I find it hard to believe that the 65k abstracts contain only 7 unique years. @NeerajRattehalli, can you double check your work beginning with the raw abstracts and walking through your steps? Or plot as a line with time on x and count on y? The histogram may be doing some automatic binning. Also, is there no other "date" field that may be a publication date? Please check.
@porefluid - can you verify that the scraping script is picking up abstracts from all years, and that @NeerajRattehalli is indeed looking at the correct column in the chunked abstracts? Here's the branch and notebook to consult, and your scraper.
Lastly, @porefluid, in acquiring this data, did you happen upon metadata that may indicate what the prism:coverDate
means? Perhaps it is not the "publication date" that we have in mind.
@NeerajRattehalli - thanks for submitting this. The issue is either in the (1) cleaning code, (2) underlying data, or (3) interpretation of the
abstracts-retrieval-response.coredata.prism:coverDate
field.
I did the value counts and only saw 7 unique years which was kind of suprising...I also checked directly in the abstract chunks and saw the same subset of dates (yyyy-mm-dd) format to be repeated. I might need to look elsewhere, but no other header item clearly indicated a date reference. I saw the date mentioned occasionally in the abstract(they always matched the indicated year), and sometimes there was no date at all.
It definitely was alarming when I saw this. I haven't tried a line graph yet or a histogram.

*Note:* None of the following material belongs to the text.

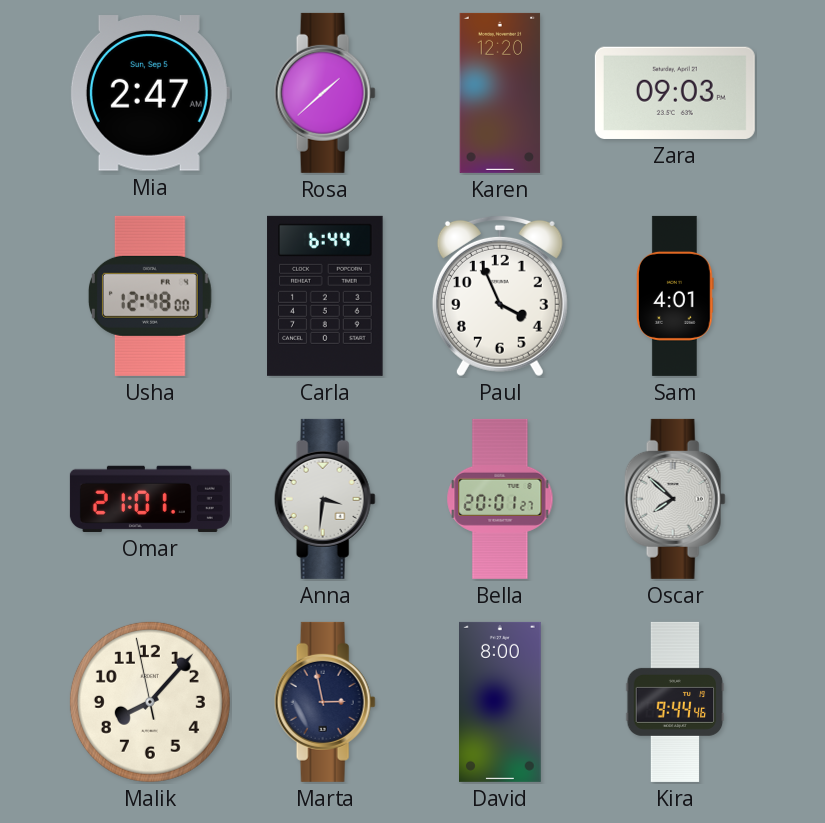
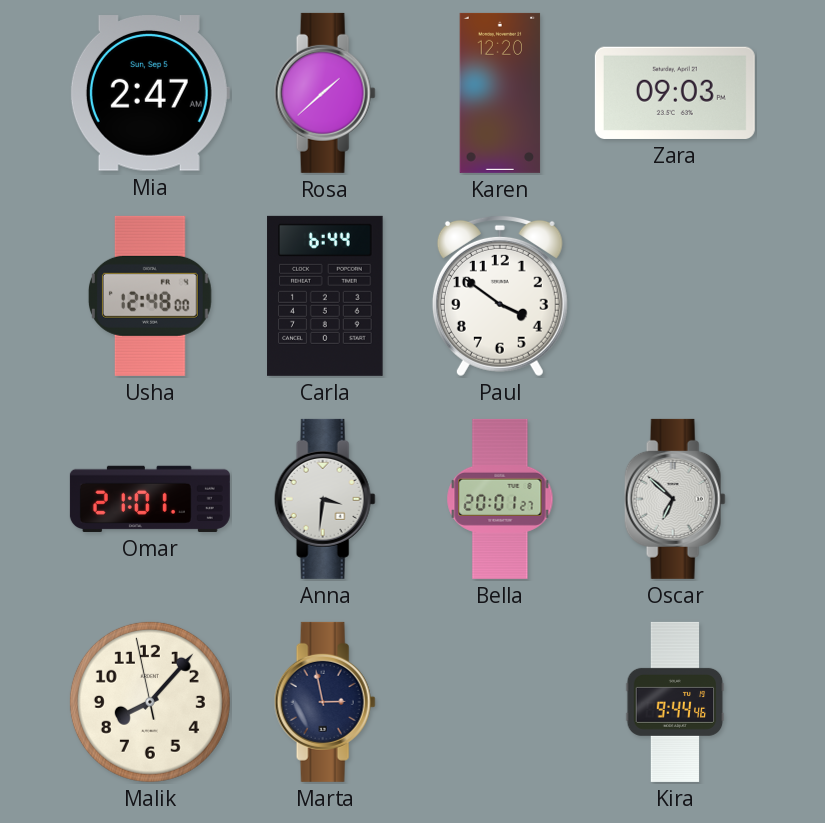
Paul: 3:56 -> 3:51
Sam: 4:01 -> none
Oscar: 7:52 -> 6:52
David: 8:00 -> none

According to SCOPUS, year is one of the data returned by the query. If it's not there, or seems faulty, perhaps there's something wrong with the query. Let's see what @porefluid says.
Hey @neelkandlikar and @NeerajRattehalli I saw the USGS aquifer list -- thanks for uploading that!

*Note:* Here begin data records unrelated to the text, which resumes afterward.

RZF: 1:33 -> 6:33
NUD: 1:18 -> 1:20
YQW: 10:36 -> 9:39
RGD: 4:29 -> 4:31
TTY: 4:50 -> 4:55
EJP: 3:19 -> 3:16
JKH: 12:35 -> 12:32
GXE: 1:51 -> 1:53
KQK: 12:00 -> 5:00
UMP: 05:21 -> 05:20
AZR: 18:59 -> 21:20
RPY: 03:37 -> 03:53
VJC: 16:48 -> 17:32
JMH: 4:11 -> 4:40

How is the code coming along for iteratively matching names, labeling them, discovering new names and making a list of aquifer name variants, etc?

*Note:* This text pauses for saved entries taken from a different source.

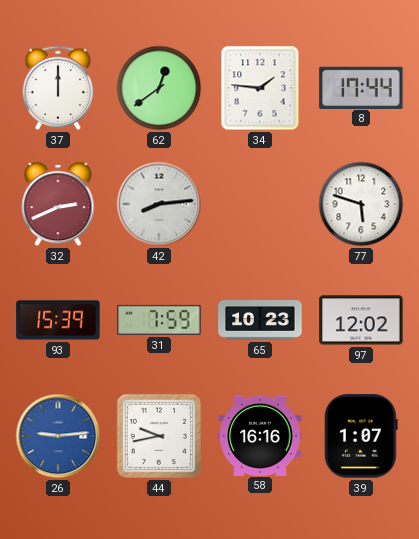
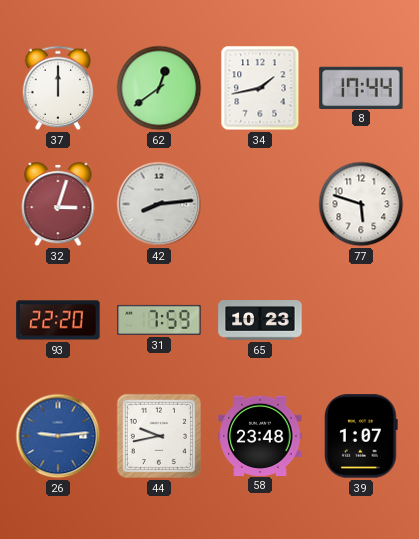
34: 1:46 -> 1:43
32: 2:41 -> 3:03
93: 15:39 -> 22:20
97: 12:02 -> none
58: 16:16 -> 23:48
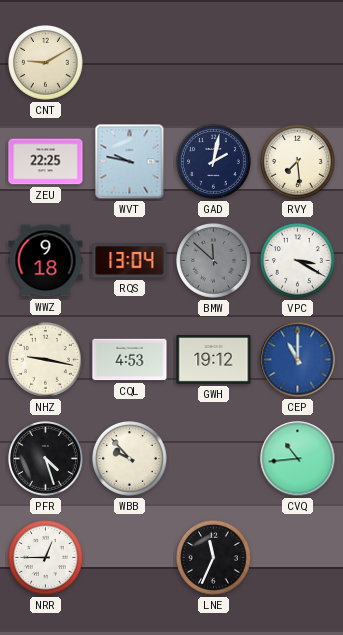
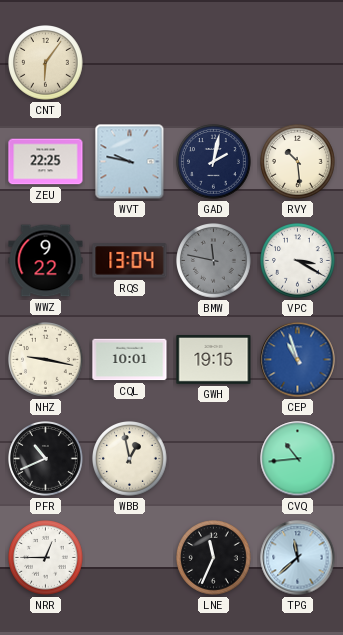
CNT: 9:10 -> 6:06
RVY: 7:29 -> 10:29
WWZ: 9:18 -> 9:22
BMW: 11:52 -> 11:47
CQL: 4:53 -> 10:01
GWH: 19:12 -> 19:15
CEP: 11:00 -> 10:57
PFR: 4:27 -> 10:41
WBB: 9:53 -> 12:58
TPG: none -> 11:38
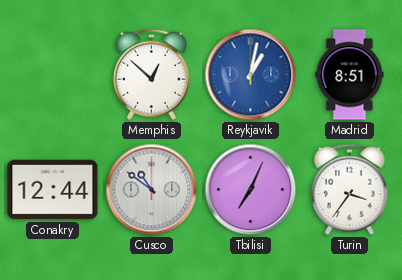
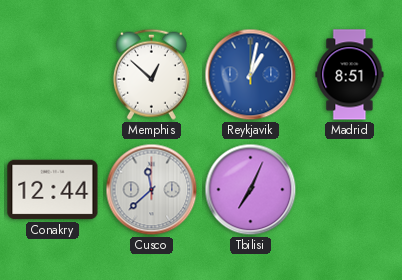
Cusco: 10:51 -> 11:38
Turin: 3:36 -> none
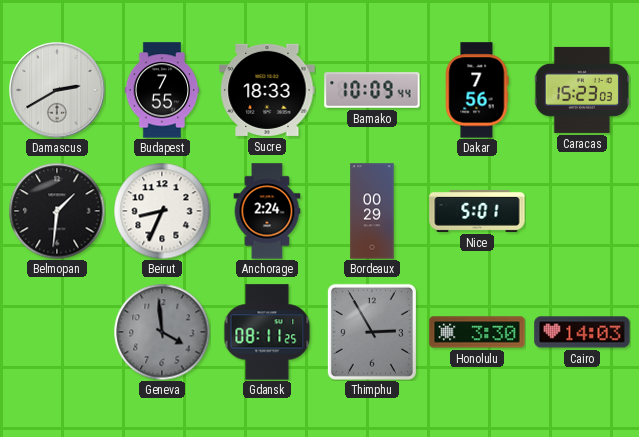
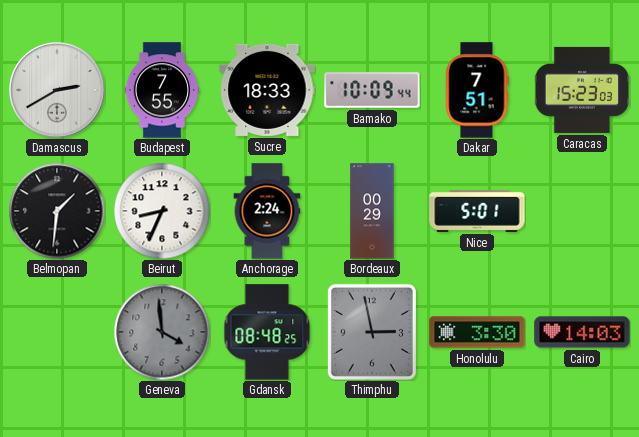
Dakar: 7:56 -> 7:51
Gdansk: 08:11 -> 08:48
Thimphu: 2:55 -> 2:58
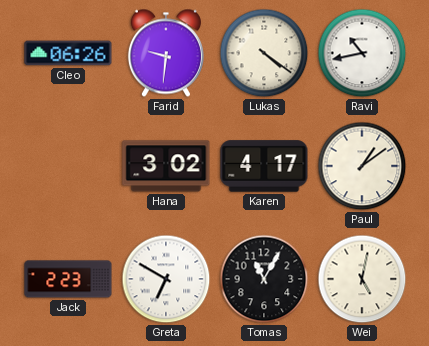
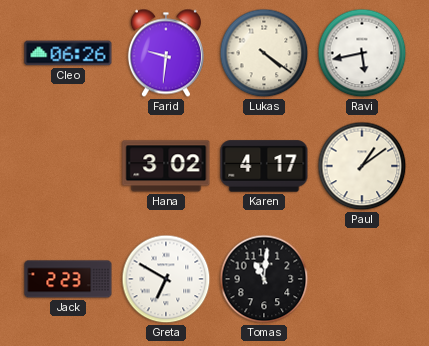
Ravi: 10:43 -> 5:43
Tomas: 11:05 -> 11:01
Wei: 5:02 -> none
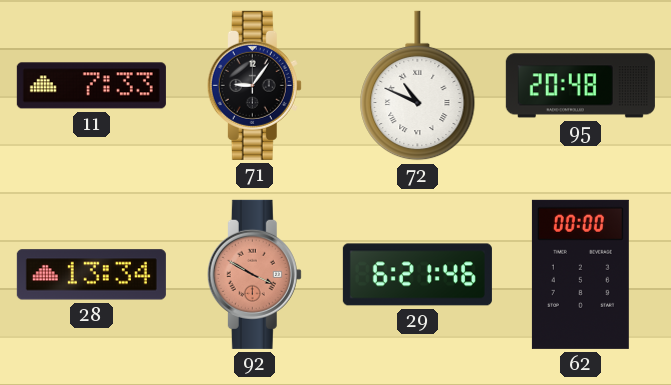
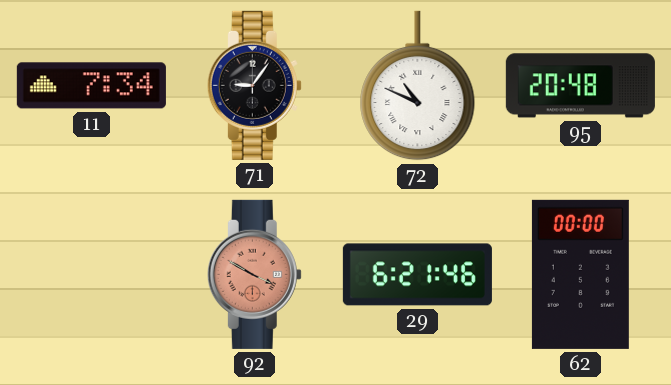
11: 7:33 -> 7:34
28: 13:34 -> none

We're still working on getting all the abstracts from all the years.
I worked on the abstract counts. The final output file should be in
outputs\abstracts-per-year.png
. The data however seems to contain a subset of the years[1963, 1976, 1977, 1988, 1989, 2000, 2014]
. I looked specifically from the following column"abstracts-retrieval-response.coredata.prism:coverDate"
. Am I looking in the wrong column? Or is there somewhere else I need to get the data from? I checked some of the data files manually as well and it seems to be doing the same thing.